Extracted page text data:
------------------------------------
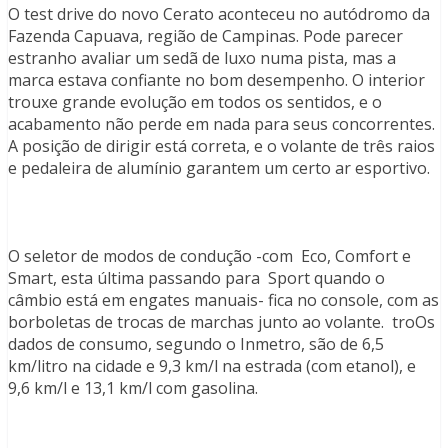
O test drive do novo Cerato aconteceu no autódromo da
Fazenda Capuava, região de Campinas. Pode parecer
estranho avaliar um sedã de luxo numa pista, mas a
marca estava confiante no bom desempenho. O interior
trouxe grande evolução em todos os sentidos, e o
acabamento não perde em nada para seus concorrentes.
A posição de dirigir está correta, e o volante de três raios
e pedaleira de alumínio garantem um certo ar esportivo.
O seletor de modos de condução -com Eco, Comfort e
Smart, esta última passando para Sport quando o
câmbio está em engates manuais- fica no console, com as
borboletas de trocas de marchas junto ao volante. troOs
dados de consumo, segundo o Inmetro, são de 6,5
km/litro na cidade e 9,3 km/l na estrada (com etanol), e
9,6 km/l e 13,1 km/l com gasolina.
------------------------------------
▸ REQUIRED ACTION
Report the lines above that have the word "volante" in them.

▸ ANSWER BOX
A posição de dirigir está correta, e o volante de três raios
borboletas de trocas de marchas junto ao volante. troOs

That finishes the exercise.